In response to these guidelines, many schools have replaced stressful, active shooter drills with calmer, age-appropriate training and tabletop exercises that include advance notice for children and teachers. Another small but important change has been a shift in terminology away from “active shooter drills” to “safety drills” or “lockdowns.” These changes have helped to reduce fear, decrease anxiety, and limit re-traumatization in children with prior exposure to violence. Simultaneously, the process improvements have strengthened organizations’ ability to respond to pediatric emergencies more efficiently.  

Next Steps 

While local practices and national standards have progressed, the work to improve community-wide communication and create empathetic spaces for children is ongoing. Looking forward, Regina would like to expand this effort by empowering children and giving them more tools to deal with hostility and anger.  

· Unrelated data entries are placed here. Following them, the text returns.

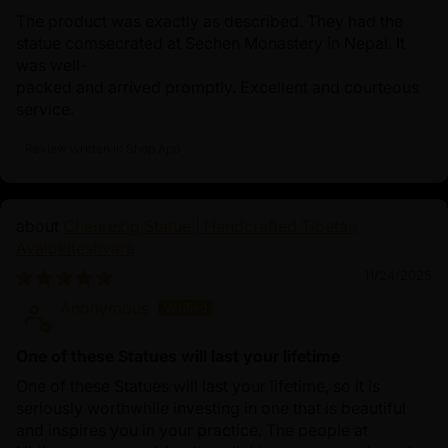
The product was exactly as described. They had the
statue comsecrated at Sechen Monastery in Nepal. It
was well-
packed and arrived promptly. Excellent and courteous
service.
Review written in Shop App
Chenrezig Statue | Handcrafted Tibetan
Avalokiteshvara
11/24/2025
Anonymous
One of these Statues will last your lifetime
One of these Statues will last your lifetime, so it is
seriously worthwhile investing in one that is beautiful
and inspires you in your practice. The people at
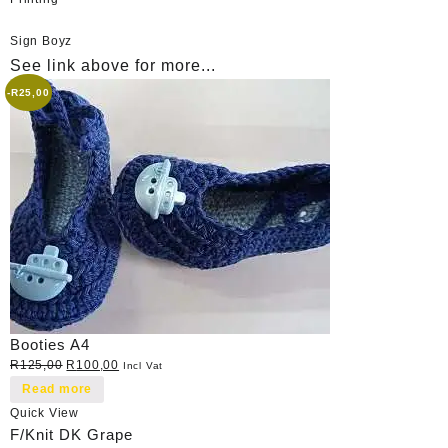
Sign Boyz
See link above for more...
-
R
25,00
Booties A4
Original
Current
R
125,00
R
100,00
Incl Vat
price
price
Read more
was:
is:
Quick View
R125,00.
R100,00.
F/Knit DK Grape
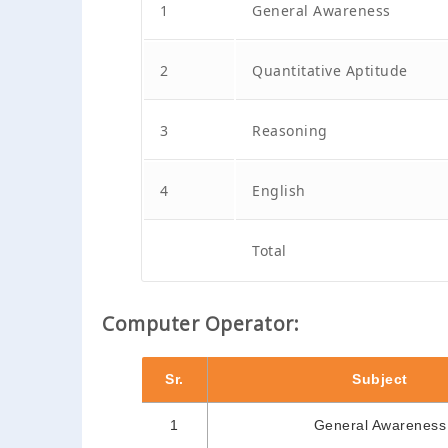
1
General Awareness
2
Quantitative Aptitude
3
Reasoning
4
English
Total
Computer Operator:
Sr.
Subject
1
General Awareness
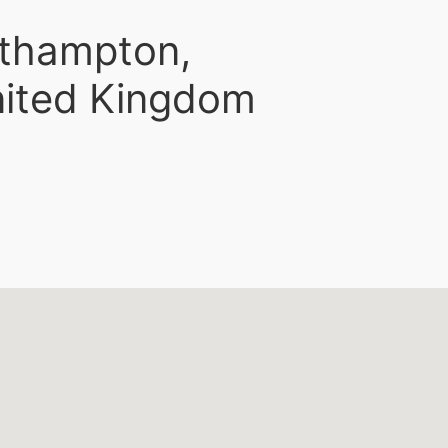
rthampton,
nited Kingdom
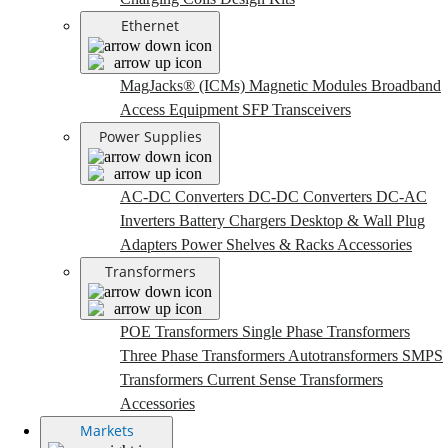
Ethernet
MagJacks® (ICMs)
Magnetic Modules
Broadband
Access Equipment
SFP Transceivers
Power Supplies
AC-DC Converters
DC-DC Converters
DC-AC
Inverters
Battery Chargers
Desktop & Wall Plug
Adapters
Power Shelves & Racks
Accessories
Transformers
POE Transformers
Single Phase Transformers
Three Phase Transformers
Autotransformers
SMPS
Transformers
Current Sense Transformers
Accessories
Markets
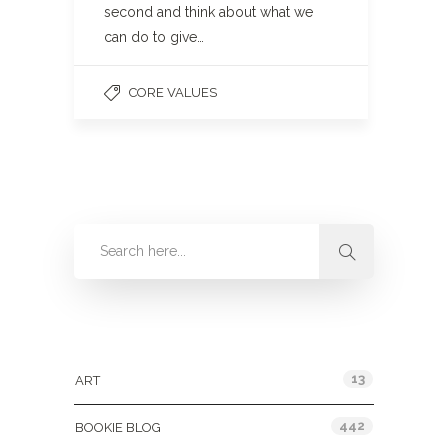
second and think about what we
can do to give…
CORE VALUES
Categories
13
ART
442
BOOKIE BLOG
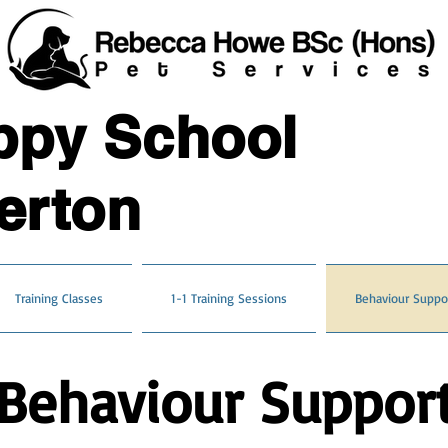
ppy School
erton
Training Classes
1-1 Training Sessions
Behaviour Suppo
Behaviour Suppor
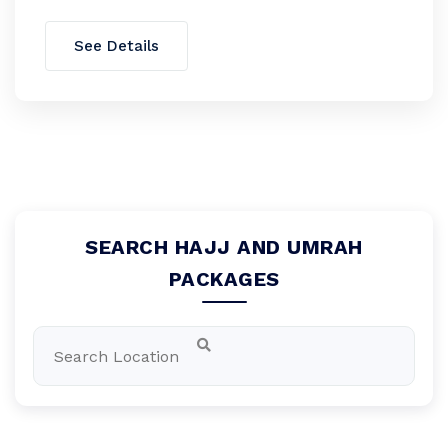
See Details
SEARCH HAJJ AND UMRAH
PACKAGES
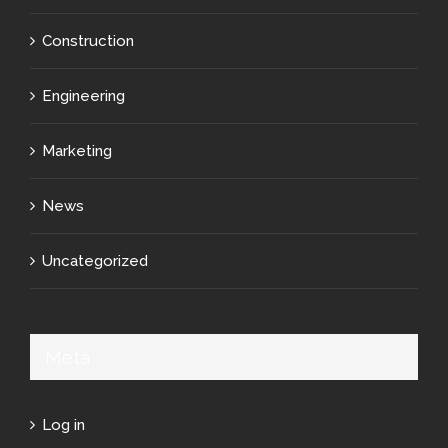
Construction
Engineering
Marketing
News
Uncategorized
Meta
Log in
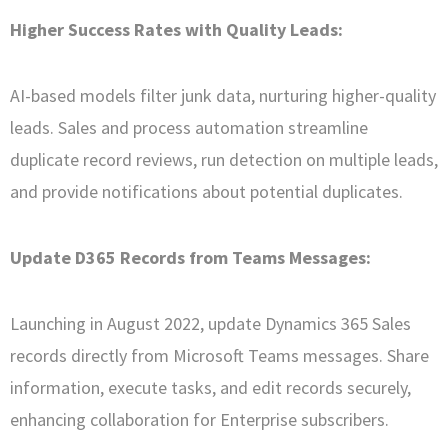
Higher Success Rates with Quality Leads:
AI-based models filter junk data, nurturing higher-quality
leads. Sales and process automation streamline
duplicate record reviews, run detection on multiple leads,
and provide notifications about potential duplicates.
Update D365 Records from Teams Messages:
Launching in August 2022, update Dynamics 365 Sales
records directly from Microsoft Teams messages. Share
information, execute tasks, and edit records securely,
enhancing collaboration for Enterprise subscribers.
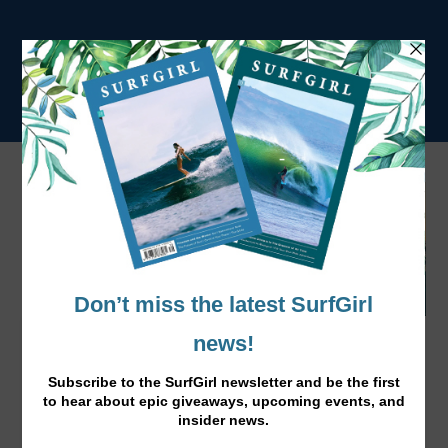
The Pass Ft. Josie Prendergast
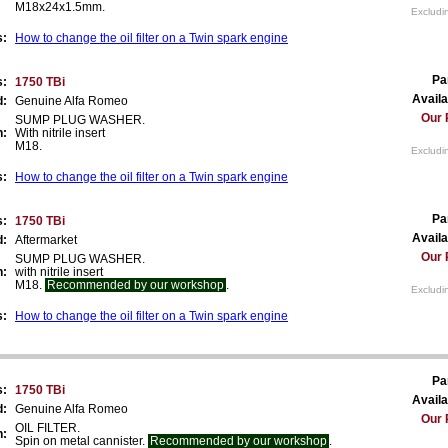
M18x24x1.5mm.
Excludi
s:
How to change the oil filter on a Twin spark engine
Pa
s:
1750 TBi
Availa
d:
Genuine Alfa Romeo
Our 
SUMP PLUG WASHER.
n:
With nitrile insert
M18.
Excludi
s:
How to change the oil filter on a Twin spark engine
Pa
s:
1750 TBi
Availa
d:
Aftermarket
Our 
SUMP PLUG WASHER.
n:
with nitrile insert
M18.
Recommended by our workshop
.
Excludi
s:
How to change the oil filter on a Twin spark engine
Pa
s:
1750 TBi
Availa
d:
Genuine Alfa Romeo
Our 
OIL FILTER.
n:
Spin on metal cannister.
Recommended by our workshop
.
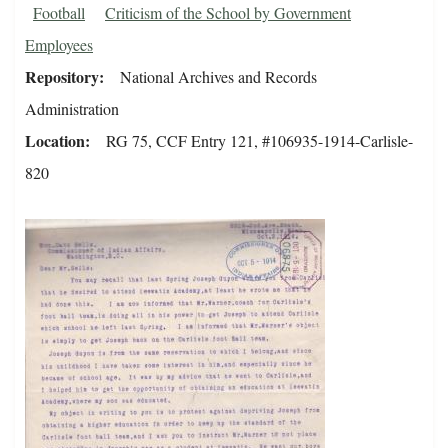
Football
Criticism of the School by Government
Employees
Repository
National Archives and Records
Administration
Location
RG 75, CCF Entry 121, #106935-1914-Carlisle-
820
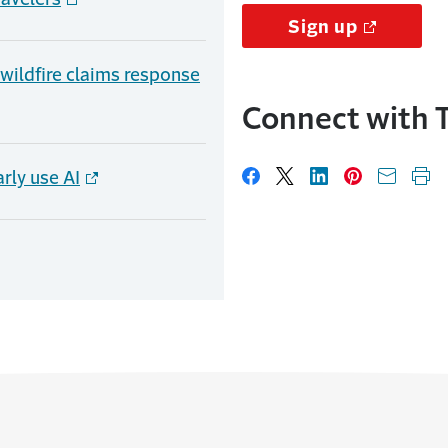
Sign up
, wildfire claims response
Connect with T
rly use AI
Share on Facebook
Share on X
Share on Linked
Share on Pi
Share w
Pri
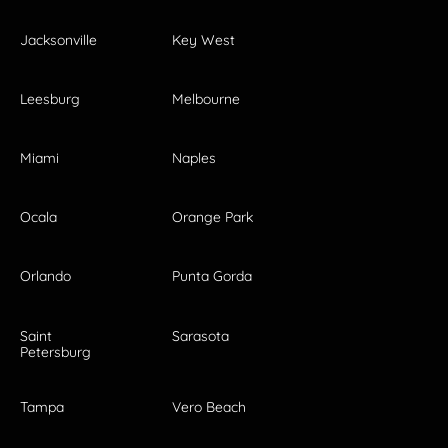
Jacksonville
Key West
Leesburg
Melbourne
Miami
Naples
Ocala
Orange Park
Orlando
Punta Gorda
Saint
Sarasota
Petersburg
Tampa
Vero Beach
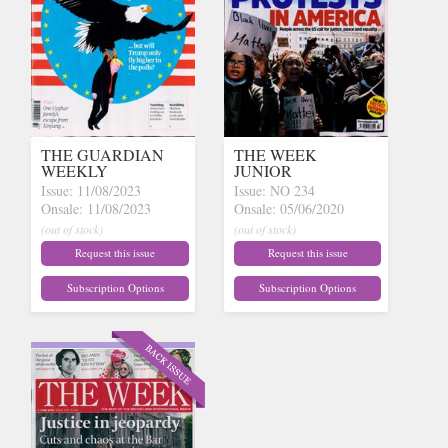
THE GUARDIAN
THE WEEK
WEEKLY
JUNIOR
Issue: 11/08/2023
Issue: NO 234
Onsale: 11/08/2023
Onsale: 05/06/2020
(out of stock)
(out of stock)
Request this issue
Request this issue
Subscription Options
Subscription Options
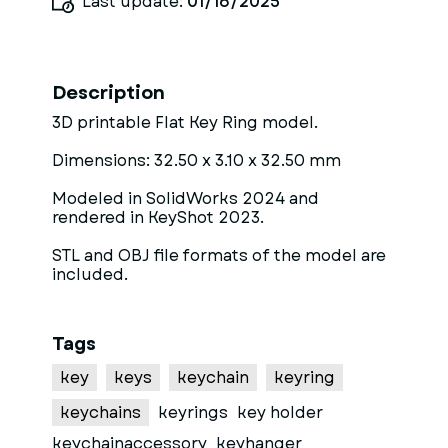
Last update:
01/16/2025
Description
3D printable Flat Key Ring model.
Dimensions: 32.50 x 3.10 x 32.50 mm
Modeled in SolidWorks 2024 and
rendered in KeyShot 2023.
STL and OBJ file formats of the model are
included.
Tags
key
keys
keychain
keyring
keychains
keyrings
key holder
keychainaccessory
keyhanger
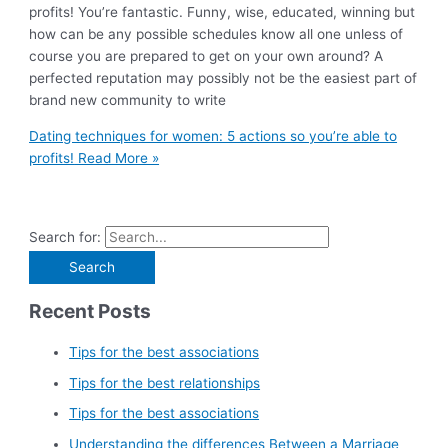
profits! You’re fantastic. Funny, wise, educated, winning but
how can be any possible schedules know all one unless of
course you are prepared to get on your own around? A
perfected reputation may possibly not be the easiest part of
brand new community to write
Dating techniques for women: 5 actions so you’re able to
profits!
Read More »
Search for:
Recent Posts
Tips for the best associations
Tips for the best relationships
Tips for the best associations
Understanding the differences Between a Marriage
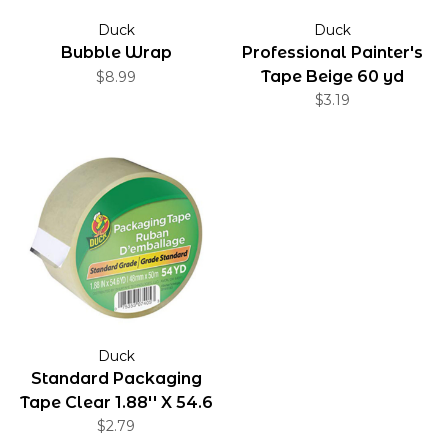
Duck
Duck
Bubble Wrap
Professional Painter's
Tape Beige 60 yd
$8.99
$3.19
Duck
Standard Packaging
Tape Clear 1.88'' X 54.6
$2.79
yd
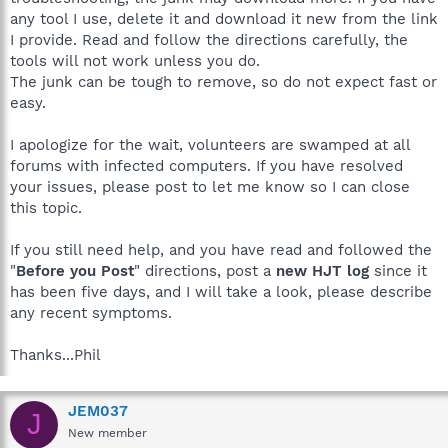
any tool I use, delete it and download it new from the link
I provide. Read and follow the directions carefully, the
tools will not work unless you do.
The junk can be tough to remove, so do not expect fast or
easy.
I apologize for the wait, volunteers are swamped at all
forums with infected computers. If you have resolved
your issues, please post to let me know so I can close
this topic.
If you still need help, and you have read and followed the
"
Before you Post
" directions, post a
new HJT log
since it
has been five days, and I will take a look, please describe
any recent symptoms.
Thanks...Phil
JEM037
J
New member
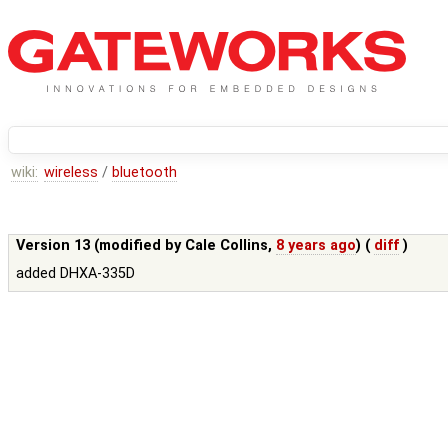
wiki:
wireless
/
bluetooth
Version 13 (modified by
Cale Collins
,
8 years ago
) (
diff
)
added DHXA-335D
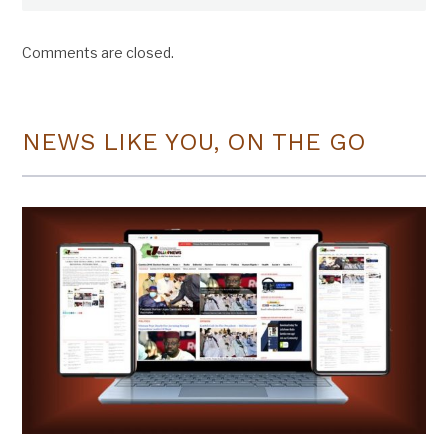
Comments are closed.
NEWS LIKE YOU, ON THE GO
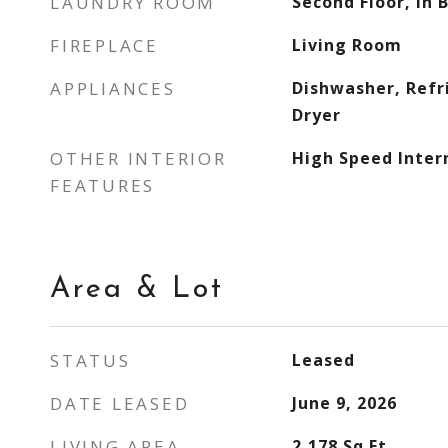
LAUNDRY ROOM
Second Floor, In 
FIREPLACE
Living Room
APPLIANCES
Dishwasher, Refr
Dryer
OTHER INTERIOR
High Speed Inter
FEATURES
Area & Lot
STATUS
Leased
DATE LEASED
June 9, 2026
LIVING AREA
2,178
Sq.Ft.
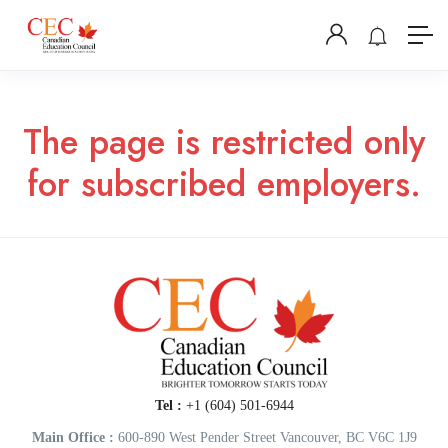
The page is restricted only
for subscribed employers.
Tel :
+1 (604) 501-6944
Main Office :
600-890 West Pender Street Vancouver, BC V6C 1J9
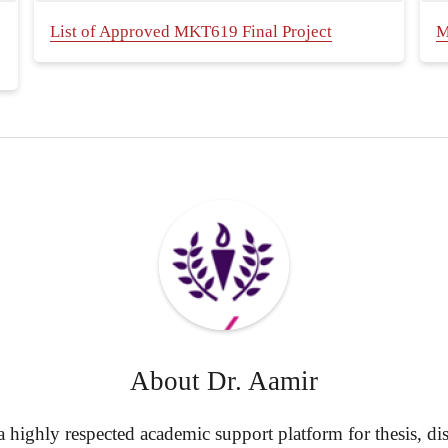
List of Approved MKT619 Final Project
M
About
Dr. Aamir
highly respected academic support platform for thesis, diss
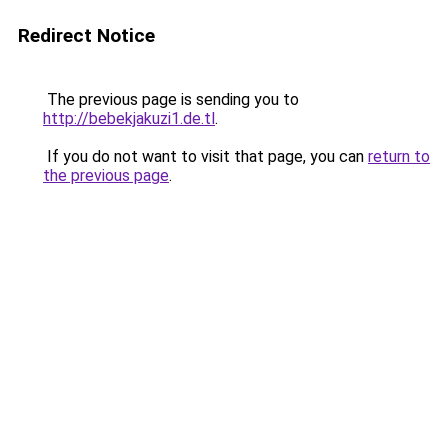
Redirect Notice
The previous page is sending you to
http://bebekjakuzi1.de.tl
.
If you do not want to visit that page, you can
return to
the previous page
.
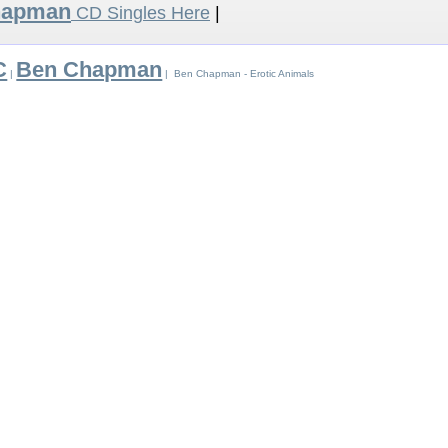
hapman
CD Singles Here
|
C
Ben Chapman
|
| Ben Chapman - Erotic Animals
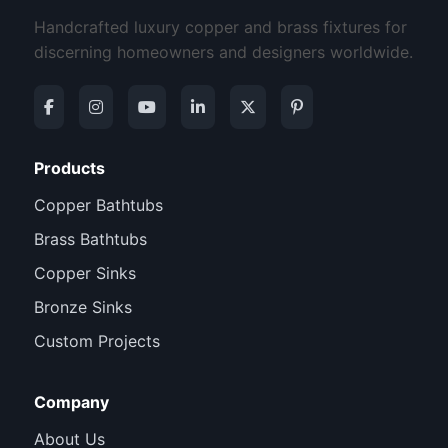
Handcrafted luxury copper and brass fixtures for
discerning homeowners and designers worldwide.
Products
Copper Bathtubs
Brass Bathtubs
Copper Sinks
Bronze Sinks
Custom Projects
Company
About Us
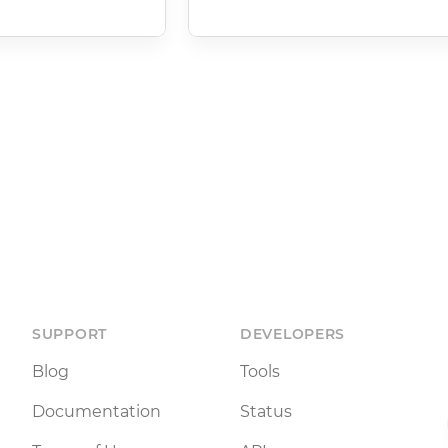
SUPPORT
DEVELOPERS
Blog
Tools
Documentation
Status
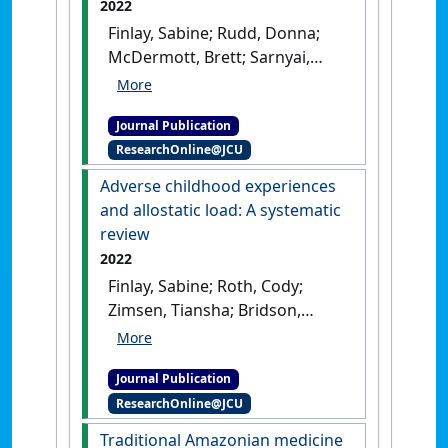
2022
Mental Health Implications'
.
Finlay, Sabine; Rudd, Donna;
International Journal of
McDermott, Brett; Sarnyai,
Environmental Research and
Zoltan (2022)
'Allostatic load
Public Health
, 19 (7).
[DOI]
and systemic comorbidities
Journal Publication
in psychiatric disorders'
.
ResearchOnline@JCU
Psychoneuroendocrinology
, 140 .
[DOI]
Adverse childhood experiences
and allostatic load: A systematic
review
2022
Finlay, Sabine; Roth, Cody;
Zimsen, Tiansha; Bridson,
Tahnee Lee; Sarnyai, Zoltan;
McDermott, Brett (2022)
Journal Publication
'Adverse childhood
ResearchOnline@JCU
experiences and allostatic
load: A systematic review'
.
Traditional Amazonian medicine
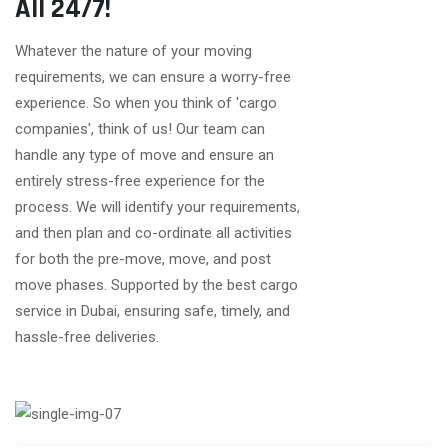
All 24/7!
Whatever the nature of your moving
requirements, we can ensure a worry-free
experience. So when you think of 'cargo
companies', think of us! Our team can
handle any type of move and ensure an
entirely stress-free experience for the
process. We will identify your requirements,
and then plan and co-ordinate all activities
for both the pre-move, move, and post
move phases. Supported by the best cargo
service in Dubai, ensuring safe, timely, and
hassle-free deliveries.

“Educating our children is essential,” Regina states. “Teaching them to practice violence prevention should happen not just in schools, but everywhere. We have a responsibility as physicians, parents, and community leaders to teach kids violence prevention and let them know they can peacefully coexist. So that would be my future goal. Not just getting children through these drills but teaching them that they have a part in this effort, too, and that we’re all on one team.” 

Key Takeaways 

The recent changes to active shooter planning and reunification practices demonstrate that it’s possible to protect and empower children without sacrificing their mental health. It requires ongoing community collaboration, evidence-based education, and trauma-informed approaches. Regina recommends that organizations start with key resources from the American Academy of Pediatrics, the AAP Council on Children and Disasters, the Pediatric Pandemic Network, and PPN’s Disaster Response Collaborative.  

“By changing our practices and emphasizing community-wide communication, we’ve seen a drop in mental health issues related to training,” Regina states. “It doesn’t just happen in schools. It involves discussions between parents, health professionals, and educators. My hope is that we can bring this same collaboration to all communities. That’s one reason why we continue to advocate for kids everywhere.”